In the end, this production by Daniel Lanois, who, of course, also collaborated with U2, is to the song’s detriment. Dylan’s lyrics, which are wondrous without ever being too showy here, get a little bit lost in the shuffle underneath drummer Alton Rubin Jr.’s impression of Larry Mullen Jr.
I think that Dylan sensed the disconnect there, which is one of the reasons that he left it off the album. He also talks in Chronicles about he and Lanois jousting over the structure of the song, with the producer wanting to build the song out of the bridge. You can’t blame him for that, because the bridge is fantastic, but it was too much of a struggle for Bob to reimagine the song in that way.
All of this craziness caused the song to trickle out on several different Greatest Hits collections and the first Bootleg Series release, and it works best in that context. It’s truly a stand-alone kind of thing, and likely would have seemed like a non-sequitur no matter the album it inhabited.
Ah, but those lyrics are truly something, aren’t they? My take is that Dylan seems to be willing to give himself over to the power of these apparitions and shades that visit his slumber without questioning their significance. Take the bridge for example:
Dreams where the umbrella is folding Into the path you are hurled And the cards are no good that you’re holding Unless they’re from another world
The corporeal stuff won’t help you in this world that Dylan has conjured. Only the nonsensical truly makes sense here.
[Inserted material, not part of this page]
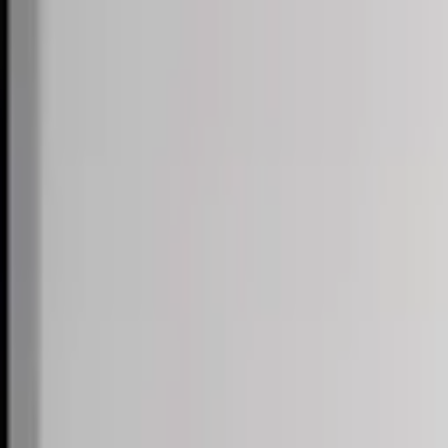
Skip to content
I also find it intriguing how Dylan says that he’s “thinking about a series of dreams.” He’s not actually inside the dreams as he sings, and it doesn’t seem like there’s any guarantee that he’ll get back there again. It lends an air of wistfulness to the proceedings, just another element to this beguiling oddball of a track. The song may ultimately be something of a missed opportunity, but all missed opportunities should be this good.